Thursday 20 June 2013

Rialto Mercato



 
The Rialto Bridge
Our second day in Venice was spent in the Rialto part of the city. In particular we visited the Mercato side of the Grand Canal. This is where the markets are to be found.

We wandered along the canal side. Here they are lined with restaurants as you head for the famed Rialto Bridge. The bridge is an impressive pile of highly decorated stone. Needless to say I couldn’t go on it, not with my wheelchair. The Fox went up to see it & the shops on it, though by the sounds of it he was hard pressed to see anything for the crush of tourists on it.


After that we had a stroll along the back streets, finding little squares, dark narrow alleys interlinking them. Finally we found ourselves at the markets.

Throughout our stay in Italy we had missed our veg. Don’t get me wrong there was plenty of veg but only as salads. We like ours hot. We were surprised, too, by the lack of fresh tomato, a highlight of any salad as far as we are concerned. Here in the veg market we were wowed by the ripeness & freshness of the produce, the colours and smells, as good as any French market. When we were last in Italy, a few years ago, we were struck by just how good the Italian veg good be. We had never been struck by the smell of fresh lettuce before, but the vegetable part of the supermarket was heady with it. The veg here was every bit as good.
 
Some of the colour of the vegetable market


 There was also a huge fish market here. By the time we arrived it was clearing up. Obviously it must only be open in the mornings. Even so, what little left on display looked good.

The remnants of the fish market


Whilst in this part of town we decided to buy some Murano glass as a little memento of our stay. We bought it in the form of a beautiful pendant for me. It makes us both smile whenever I wear it.

We then toodled back to the hotel for our nap before returning later to the, restaurant we’d chosen for our dinner. In Italy often the waiters greet you, try to encourage you into their establishment. We’d been stopped by Georgio, (“George, though not Clooney” as he called himself) & been bribed by the promise of a free aperitif if we returned later.
 
Our restaurant. The waiter with the white sleeves & red waistcoat is Georgio, not Clooney


 So we had our meal, sat outside near the canal. Georgio decided what we fancied. It turned out to be the fish of the day, a large sea bream which he served at table for us.
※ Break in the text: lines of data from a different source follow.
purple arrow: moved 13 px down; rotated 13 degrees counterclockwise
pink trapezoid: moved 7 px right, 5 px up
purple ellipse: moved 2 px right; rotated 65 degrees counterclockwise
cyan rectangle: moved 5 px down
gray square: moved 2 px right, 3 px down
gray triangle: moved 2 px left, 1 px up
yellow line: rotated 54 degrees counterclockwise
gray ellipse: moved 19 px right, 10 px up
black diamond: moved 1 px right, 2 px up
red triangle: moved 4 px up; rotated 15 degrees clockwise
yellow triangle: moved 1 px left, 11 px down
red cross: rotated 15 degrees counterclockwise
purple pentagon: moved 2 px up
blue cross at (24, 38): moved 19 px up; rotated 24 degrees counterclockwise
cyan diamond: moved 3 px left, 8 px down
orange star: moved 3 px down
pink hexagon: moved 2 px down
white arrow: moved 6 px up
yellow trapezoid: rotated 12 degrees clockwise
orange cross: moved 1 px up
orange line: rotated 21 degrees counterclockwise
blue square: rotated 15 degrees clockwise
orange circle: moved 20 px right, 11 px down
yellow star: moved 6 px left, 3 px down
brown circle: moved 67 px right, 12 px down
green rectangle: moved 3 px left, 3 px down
We dreaded what the price would be, but it turned out he’d found something quite reasonably priced, not just the most expensive item on the menu...It also was the best meal we had in Venice. The fish was really fresh, clearly from the market nearby.

While we ate we watched life on the Grand Canal. Boats were constantly on the move. Across the canal was a low bridge, crossing another minor canal. Under here the gondoliers ducked as they steered their boats. The evening is clearly a time when the gondolas get very busy, or maybe this is a part of town where there are more on the go. They look so romantic as they slowly pass along, some with musicians on to entertain the passengers.

At one point there was a sudden blaring of sirens. First came a police boat, followed by an ambulance boat, both at full speed. All the other boats scurried away. The wake caused the low lying gondolas bounce so badly they almost overturned. Only skilful work saved the day. Meanwhile on our side of the canal, the wake caused the water to pour over the sides onto the roadside. We gather from Georgio it’s quite a common occurrence. Certainly life on the canal isn’t quiet!